Looking at the records below, please work out how many lines contain the word "Search" and give the number alone.

(Beginning of Data for analysis)

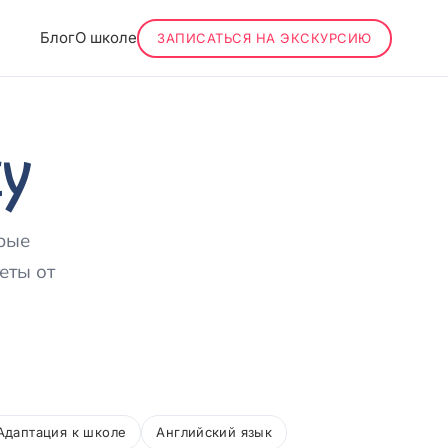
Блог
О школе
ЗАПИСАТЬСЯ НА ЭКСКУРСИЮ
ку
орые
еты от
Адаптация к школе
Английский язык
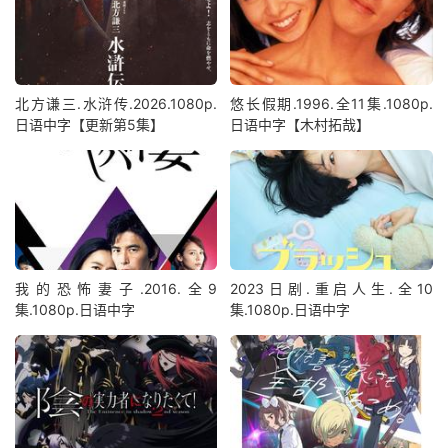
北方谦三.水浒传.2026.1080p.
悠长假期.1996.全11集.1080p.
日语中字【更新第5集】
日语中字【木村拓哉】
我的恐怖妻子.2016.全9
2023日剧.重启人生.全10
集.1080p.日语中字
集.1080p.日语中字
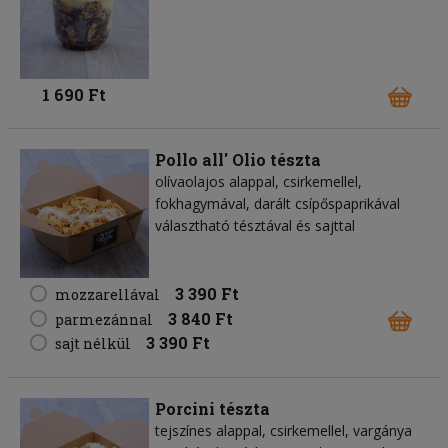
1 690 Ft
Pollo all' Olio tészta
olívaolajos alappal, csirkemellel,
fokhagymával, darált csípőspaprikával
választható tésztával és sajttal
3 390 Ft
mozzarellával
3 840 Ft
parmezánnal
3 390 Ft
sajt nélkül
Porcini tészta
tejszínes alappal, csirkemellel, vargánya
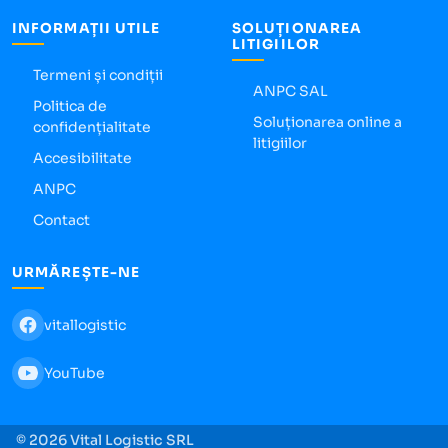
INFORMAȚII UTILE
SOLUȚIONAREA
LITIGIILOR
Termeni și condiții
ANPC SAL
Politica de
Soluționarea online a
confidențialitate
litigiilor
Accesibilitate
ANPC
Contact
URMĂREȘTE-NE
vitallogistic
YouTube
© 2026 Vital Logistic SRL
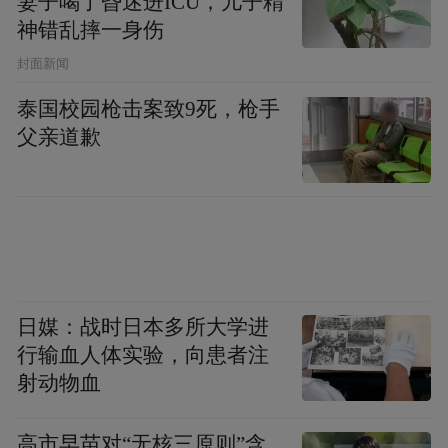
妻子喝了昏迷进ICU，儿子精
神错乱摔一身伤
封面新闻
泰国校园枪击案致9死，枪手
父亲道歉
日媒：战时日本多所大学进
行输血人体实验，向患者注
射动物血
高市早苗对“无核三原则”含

(End of Data for analysis)
(Beginning of Data for analysis)

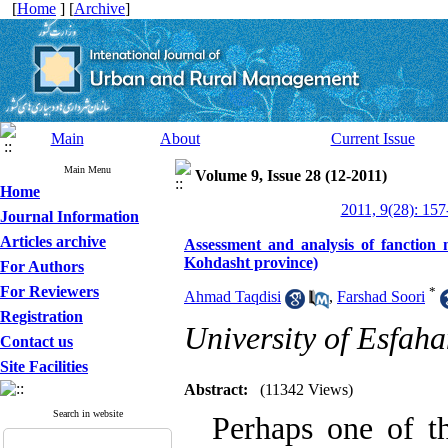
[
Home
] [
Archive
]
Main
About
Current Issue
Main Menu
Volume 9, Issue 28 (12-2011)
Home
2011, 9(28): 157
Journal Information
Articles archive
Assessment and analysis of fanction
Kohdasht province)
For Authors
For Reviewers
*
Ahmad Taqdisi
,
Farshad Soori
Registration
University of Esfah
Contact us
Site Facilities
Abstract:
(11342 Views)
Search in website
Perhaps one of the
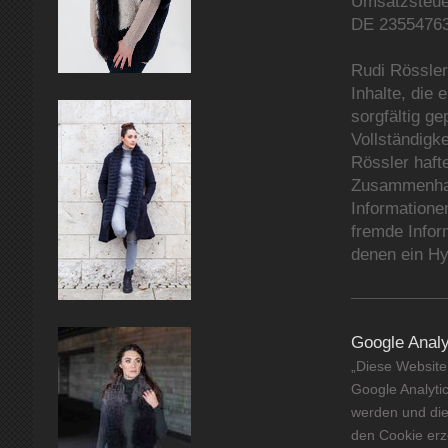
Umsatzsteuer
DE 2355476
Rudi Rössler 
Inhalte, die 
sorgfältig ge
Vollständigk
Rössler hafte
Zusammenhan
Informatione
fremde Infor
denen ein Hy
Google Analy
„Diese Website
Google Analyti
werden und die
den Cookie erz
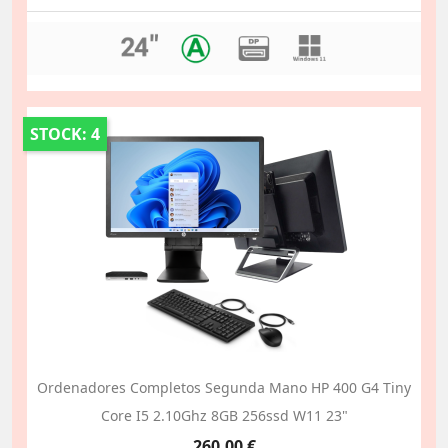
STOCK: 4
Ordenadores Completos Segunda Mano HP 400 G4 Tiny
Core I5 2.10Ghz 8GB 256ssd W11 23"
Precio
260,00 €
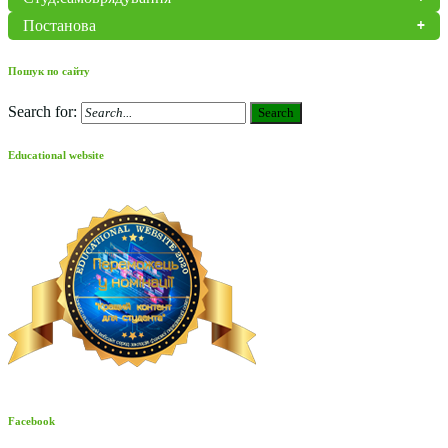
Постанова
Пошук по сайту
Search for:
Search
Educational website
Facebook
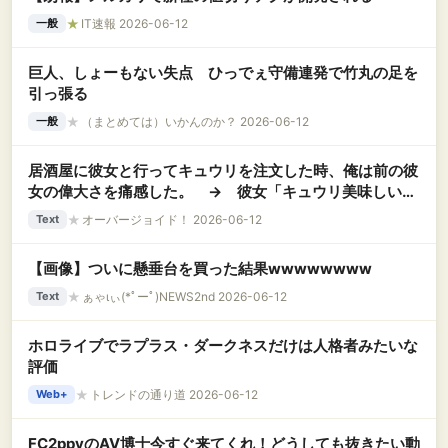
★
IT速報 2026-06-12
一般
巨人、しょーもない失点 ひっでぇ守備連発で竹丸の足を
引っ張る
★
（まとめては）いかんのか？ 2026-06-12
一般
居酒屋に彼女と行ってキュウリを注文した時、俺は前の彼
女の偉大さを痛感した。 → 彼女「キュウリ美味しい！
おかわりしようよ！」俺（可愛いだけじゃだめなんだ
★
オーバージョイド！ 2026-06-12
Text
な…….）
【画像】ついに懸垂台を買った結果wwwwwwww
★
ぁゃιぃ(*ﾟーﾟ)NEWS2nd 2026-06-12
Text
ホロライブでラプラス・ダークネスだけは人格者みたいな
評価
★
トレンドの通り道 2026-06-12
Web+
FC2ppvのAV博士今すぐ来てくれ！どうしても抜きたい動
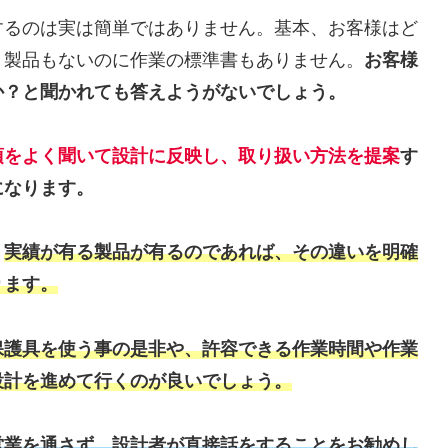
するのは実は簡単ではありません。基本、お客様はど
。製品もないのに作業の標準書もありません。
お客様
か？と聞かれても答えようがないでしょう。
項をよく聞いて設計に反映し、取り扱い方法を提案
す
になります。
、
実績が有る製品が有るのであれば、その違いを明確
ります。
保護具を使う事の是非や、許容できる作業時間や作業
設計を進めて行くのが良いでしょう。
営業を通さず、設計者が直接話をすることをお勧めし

(End of Data for analysis)
(Beginning of Data for analysis)

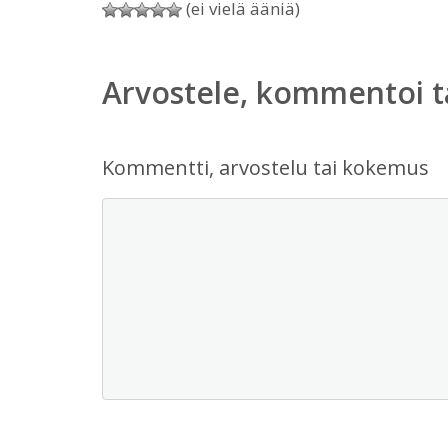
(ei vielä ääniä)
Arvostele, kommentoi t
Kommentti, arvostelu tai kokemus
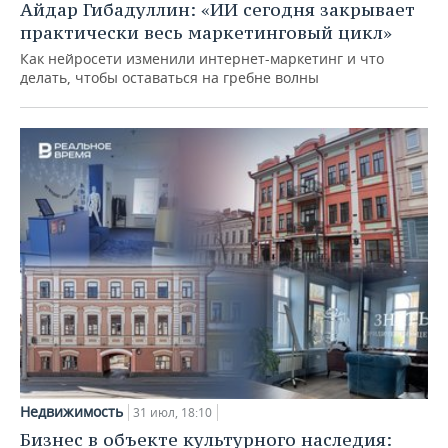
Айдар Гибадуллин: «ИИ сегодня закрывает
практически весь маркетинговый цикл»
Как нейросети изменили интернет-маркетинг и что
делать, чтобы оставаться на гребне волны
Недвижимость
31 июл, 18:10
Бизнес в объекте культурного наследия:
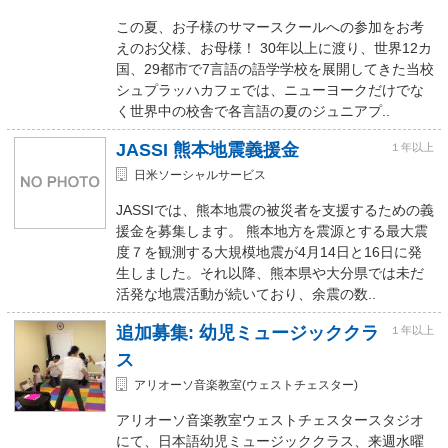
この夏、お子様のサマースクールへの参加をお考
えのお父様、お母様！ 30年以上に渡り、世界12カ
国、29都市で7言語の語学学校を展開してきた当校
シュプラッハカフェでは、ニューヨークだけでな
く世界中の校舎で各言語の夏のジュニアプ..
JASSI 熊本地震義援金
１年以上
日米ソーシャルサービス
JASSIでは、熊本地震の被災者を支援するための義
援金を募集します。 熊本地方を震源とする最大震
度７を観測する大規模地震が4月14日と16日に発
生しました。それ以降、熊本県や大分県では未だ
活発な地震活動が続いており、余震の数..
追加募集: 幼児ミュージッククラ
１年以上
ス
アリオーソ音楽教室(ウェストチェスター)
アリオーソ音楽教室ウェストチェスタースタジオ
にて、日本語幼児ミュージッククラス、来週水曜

(End of Data for analysis)

**Task response**
3